マナーうんちく話535≪五風十雨≫
百花繚乱のワクワクするような時を与えてくれた春が、刻々と過ぎ去ろうとしています。
「春惜しむ」とか「行く春」といった言葉がお似合いになり、桜前線もすっかり北上しましたが、先人は桜が咲き始めた時、咲いている状態のみならず、散りゆく姿にまで素敵な名前を付けています。
桜の花びらがヒラヒラと舞っている様子が「花吹雪(はなふぶき)」、花弁が水に流れる様子は「花筏(はないかだ)」、そして花がすっかり散って若葉が出てきた様子を「葉桜」と名付けています。
桜の芽がほころんでから咲くまで、さらに、すっかり散ってしまい葉が出るまで丁寧に観察し、キチンと見届け、来年に託したわけですね。
桜の木は神が鎮座されると言いますが、田植えシーズンを迎えるに当たり、山の神をお迎えに行き、桜の木の下で神と供食するユニークな文化を持つ日本ならではの、美しい言葉に心が癒されます。
ところで今年もいよいよ「ゴールデンウイーク」がスタートしましたね。
Golden Week(GW)は、戦後間もない頃の1951年(昭和26年)にできた言葉ですが、まだテレビも普及してなく、自家用車にも縁の無い頃です。
そんな時代ですから、映画館が大流行りで、今のゴールデンウイークの時に上映した映画が、盆や正月より多い集客を記録し、気分を良くした映画会社が「黄金週間」と名付けたわけです。

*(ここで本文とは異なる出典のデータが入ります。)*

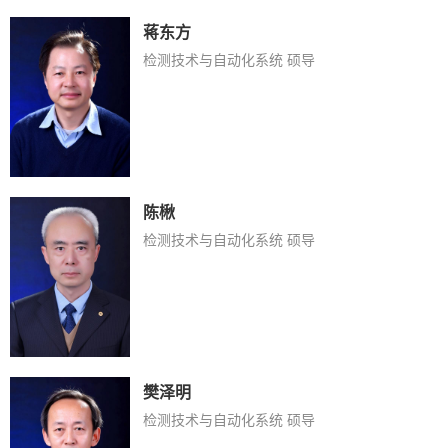
蒋东方
检测技术与自动化系统 硕导
陈楸
检测技术与自动化系统 硕导
樊泽明
检测技术与自动化系统 硕导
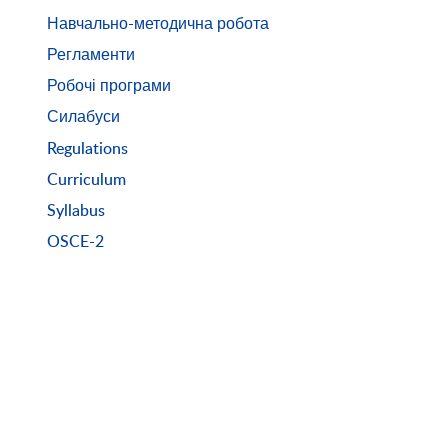
Навчально-методична робота
Регламенти
Робочі програми
Силабуси
Regulations
Curriculum
Syllabus
OSCE-2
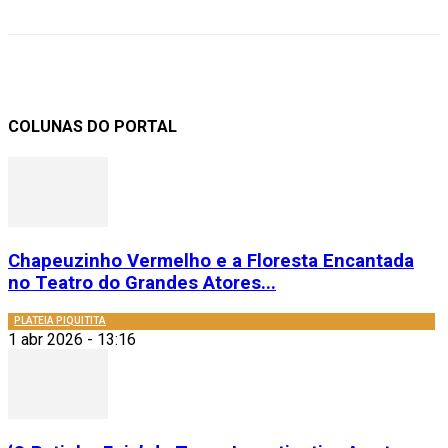
COLUNAS DO PORTAL
Chapeuzinho Vermelho e a Floresta Encantada
no Teatro do Grandes Atores...
PLATEIA PIQUITITA
1 abr 2026 - 13:16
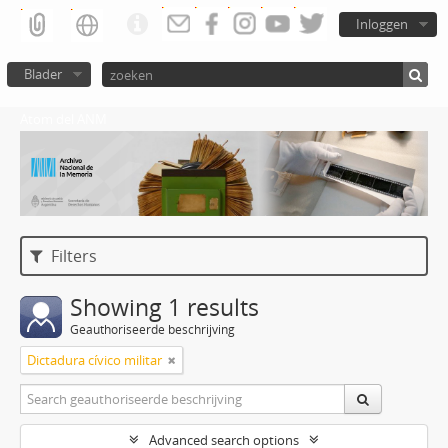
Inloggen
Blader
Atom del ANM
Filters
Showing 1 results
Geauthoriseerde beschrijving
Dictadura cívico militar
Advanced search options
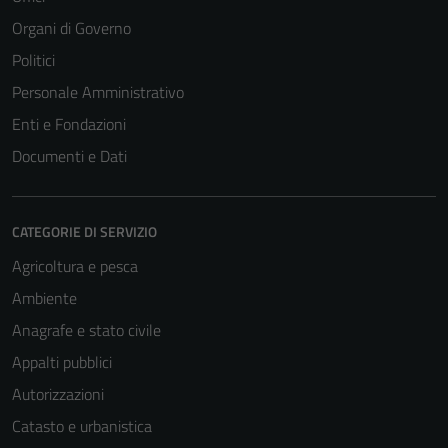
Organi di Governo
Politici
Personale Amministrativo
Enti e Fondazioni
Documenti e Dati
CATEGORIE DI SERVIZIO
Agricoltura e pesca
Ambiente
Anagrafe e stato civile
Appalti pubblici
Autorizzazioni
Catasto e urbanistica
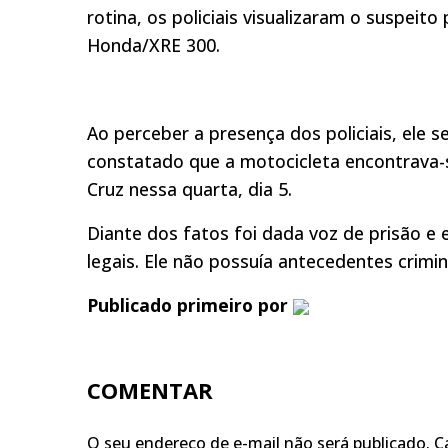
rotina, os policiais visualizaram o suspe
Honda/XRE 300.
Ao perceber a presença dos policiais, ele
constatado que a motocicleta encontrava-s
Cruz nessa quarta, dia 5.
Diante dos fatos foi dada voz de prisão e
legais. Ele não possuía antecedentes crimin
Publicado primeiro por
COMENTAR
O seu endereço de e-mail não será publicado.
C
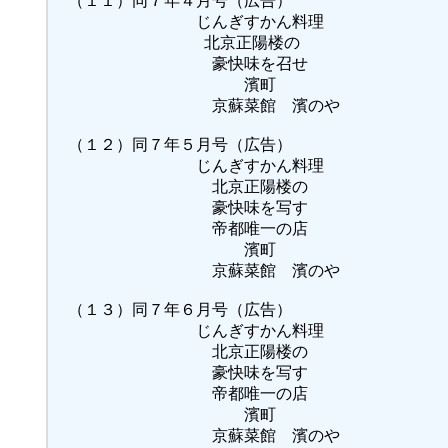
（１１）同７年４月号（広告）
じんぎすかん料理
北京正陽楼の
豪快味を召せ
濱町
京蘇菜館 濱のや
（１２）同７年５月号（広告）
じんぎすかん料理
北京正陽楼の
豪快味を写す
帝都唯一の店
濱町
京蘇菜館 濱のや
（１３）同７年６月号（広告）
じんぎすかん料理
北京正陽楼の
豪快味を写す
帝都唯一の店
濱町
京蘇菜館 濱のや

しかし、この言葉はあまりインパクトが無かったので、当時ラジオの視聴率が最も高かった時間帯、すなわち「ゴールデンタイム」の言葉を真似て「ゴールデンウイーク」としました。
当時は映画を見るか、デパートに行くか、近郊の遊園地に行くか等の、日帰りでの娯楽が主流を占めていましたが、今は、休みもさらに大型化し、娯楽施設も増え、それに娯楽スタイルも多様化したりで、本当に豊かになったものです。
また、ゴールデンウイークは同時に、日頃疎遠になっている人と旧交を温めるたり、家族水入らずの時が過ごせる絶好のチャンスでもあります。
しっかり絆を深めて頂きたいものです。
結婚は「楽しみを倍に、悲しみを二分の一にする」と言われますが、仲の良い友人にも同じことが言えると思います。
仕事から離れ自由な時間が取れる時にこそ、伴侶や子どもや友人に、しっかり耳を傾け、有意義なひと時を過ごされる事をお勧めします。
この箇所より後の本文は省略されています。